++++ Data supplied ++++

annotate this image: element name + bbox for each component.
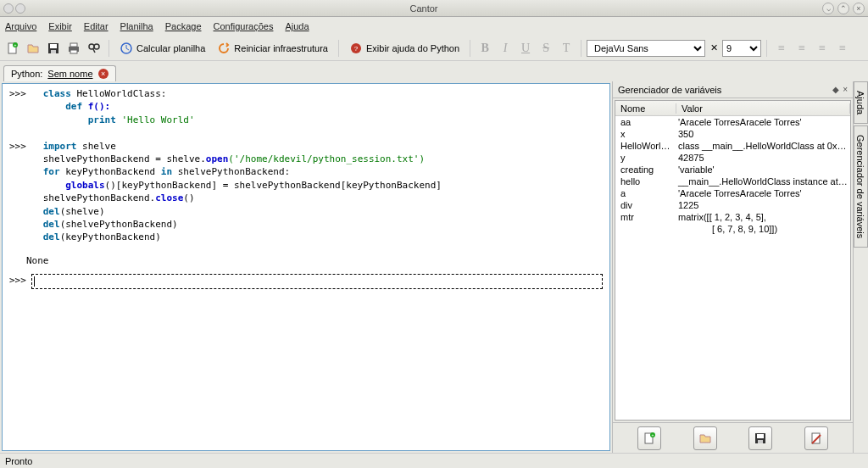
maximize-button[interactable]: ⌃: [837, 3, 849, 14]
save-button[interactable]: [44, 39, 63, 58]
var-name: y: [615, 153, 676, 163]
var-name: creating: [615, 164, 676, 175]
col-value[interactable]: Valor: [676, 103, 850, 114]
titlebar: Cantor ⌵ ⌃ ×: [0, 0, 868, 17]
panel-title: Gerenciador de variáveis: [618, 85, 829, 95]
var-value: 1225: [676, 200, 850, 210]
open-button[interactable]: [24, 39, 42, 58]
var-name: [615, 224, 676, 234]
svg-point-9: [89, 44, 94, 49]
svg-text:+: +: [651, 432, 654, 437]
close-button[interactable]: ×: [853, 3, 865, 14]
side-tabs: Ajuda Gerenciador de variáveis: [853, 81, 868, 453]
variable-row[interactable]: aa'Aracele TorresAracele Torres': [615, 116, 850, 128]
minimize-button[interactable]: ⌵: [822, 3, 834, 14]
panel-open-button[interactable]: [693, 426, 717, 450]
svg-rect-20: [758, 440, 763, 443]
window-controls-left: [3, 3, 25, 14]
reiniciar-button[interactable]: Reiniciar infraestrutura: [212, 40, 333, 57]
variable-row[interactable]: hello__main__.HelloWorldClass instance a…: [615, 176, 850, 187]
tab-close-icon[interactable]: ×: [98, 69, 108, 79]
var-value: 'variable': [676, 164, 850, 175]
svg-text:?: ?: [354, 45, 359, 53]
menu-exibir[interactable]: Exibir: [48, 21, 72, 31]
toolbar-separator-4: [581, 40, 581, 57]
sidetab-gerenciador[interactable]: Gerenciador de variáveis: [854, 125, 868, 248]
sidetab-ajuda[interactable]: Ajuda: [854, 81, 868, 124]
variable-row[interactable]: [ 6, 7, 8, 9, 10]]): [615, 223, 850, 235]
font-family-select[interactable]: DejaVu Sans: [587, 40, 705, 57]
font-size-select[interactable]: 9: [722, 40, 761, 57]
bold-button[interactable]: B: [476, 39, 494, 58]
window-controls-right: ⌵ ⌃ ×: [822, 3, 865, 14]
toolbar-separator-5: [766, 40, 767, 57]
var-value: [ 6, 7, 8, 9, 10]]): [676, 224, 850, 234]
ajuda-python-label: Exibir ajuda do Python: [366, 43, 459, 53]
col-name[interactable]: Nome: [615, 103, 676, 114]
variables-table: Nome Valor aa'Aracele TorresAracele Torr…: [615, 100, 851, 421]
var-name: HelloWorldCl...: [615, 141, 676, 151]
var-name: aa: [615, 117, 676, 127]
align-left-button[interactable]: ≡: [772, 39, 791, 58]
variable-row[interactable]: a'Aracele TorresAracele Torres': [615, 187, 850, 199]
svg-rect-19: [757, 434, 764, 438]
prompt-3: >>>: [9, 274, 26, 287]
var-value: 42875: [676, 153, 850, 163]
variable-row[interactable]: div1225: [615, 199, 850, 211]
menu-planilha[interactable]: Planilha: [120, 21, 153, 31]
align-justify-button[interactable]: ≡: [833, 39, 852, 58]
new-button[interactable]: +: [3, 39, 22, 58]
prompt-2: >>>: [9, 141, 26, 152]
toolbar: + Calcular planilha Reiniciar infraestru…: [0, 36, 868, 61]
menu-package[interactable]: Package: [165, 21, 202, 31]
variable-row[interactable]: y42875: [615, 152, 850, 164]
window-button-2[interactable]: [15, 3, 25, 14]
underline-button[interactable]: U: [516, 39, 535, 58]
menu-arquivo[interactable]: Arquivo: [5, 21, 36, 31]
var-value: 350: [676, 129, 850, 139]
variable-row[interactable]: mtrmatrix([[ 1, 2, 3, 4, 5],: [615, 211, 850, 223]
var-value: matrix([[ 1, 2, 3, 4, 5],: [676, 212, 850, 222]
panel-save-button[interactable]: [748, 426, 772, 450]
variable-row[interactable]: x350: [615, 128, 850, 140]
window-button-1[interactable]: [3, 3, 14, 14]
toolbar-separator-3: [470, 40, 470, 57]
svg-rect-5: [51, 50, 56, 53]
variable-row[interactable]: creating'variable': [615, 164, 850, 176]
font-color-button[interactable]: T: [557, 39, 576, 58]
calcular-button[interactable]: Calcular planilha: [114, 40, 210, 57]
menu-configuracoes[interactable]: Configurações: [214, 21, 274, 31]
find-button[interactable]: [85, 39, 103, 58]
var-value: 'Aracele TorresAracele Torres': [676, 188, 850, 198]
tabbar: Python: Sem nome ×: [0, 61, 868, 81]
status-text: Pronto: [5, 456, 32, 466]
code-editor[interactable]: >>> class HelloWorldClass: def f(): prin…: [2, 83, 610, 451]
panel-header: Gerenciador de variáveis ◆ ×: [613, 81, 853, 98]
print-button[interactable]: [64, 39, 83, 58]
panel-detach-icon[interactable]: ◆: [832, 85, 839, 94]
var-name: a: [615, 188, 676, 198]
italic-button[interactable]: I: [496, 39, 515, 58]
strikethrough-button[interactable]: S: [537, 39, 555, 58]
variable-row[interactable]: HelloWorldCl...class __main__.HelloWorld…: [615, 140, 850, 152]
font-clear-button[interactable]: ✕: [707, 39, 721, 58]
menu-editar[interactable]: Editar: [84, 21, 108, 31]
panel-close-icon[interactable]: ×: [843, 85, 848, 94]
variables-panel: Gerenciador de variáveis ◆ × Nome Valor …: [612, 81, 853, 453]
prompt-1: >>>: [9, 88, 26, 99]
ajuda-python-button[interactable]: ? Exibir ajuda do Python: [344, 40, 465, 57]
input-box[interactable]: [31, 274, 603, 289]
var-name: mtr: [615, 212, 676, 222]
svg-rect-4: [50, 44, 57, 48]
panel-delete-button[interactable]: [804, 426, 828, 450]
var-name: div: [615, 200, 676, 210]
menu-ajuda[interactable]: Ajuda: [285, 21, 309, 31]
align-right-button[interactable]: ≡: [813, 39, 832, 58]
panel-add-button[interactable]: +: [637, 426, 661, 450]
align-center-button[interactable]: ≡: [793, 39, 811, 58]
document-tab[interactable]: Python: Sem nome ×: [3, 65, 116, 81]
tab-prefix: Python:: [11, 69, 42, 79]
calcular-label: Calcular planilha: [136, 43, 205, 53]
var-name: hello: [615, 176, 676, 187]
variables-header: Nome Valor: [615, 101, 850, 116]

++++

**Task**
Copy each line of the records that contains the word "icon".

**Answer for this exercise**
tab-close-icon[interactable]: ×: [98, 69, 108, 79]
panel-detach-icon[interactable]: ◆: [832, 85, 839, 94]
panel-close-icon[interactable]: ×: [843, 85, 848, 94]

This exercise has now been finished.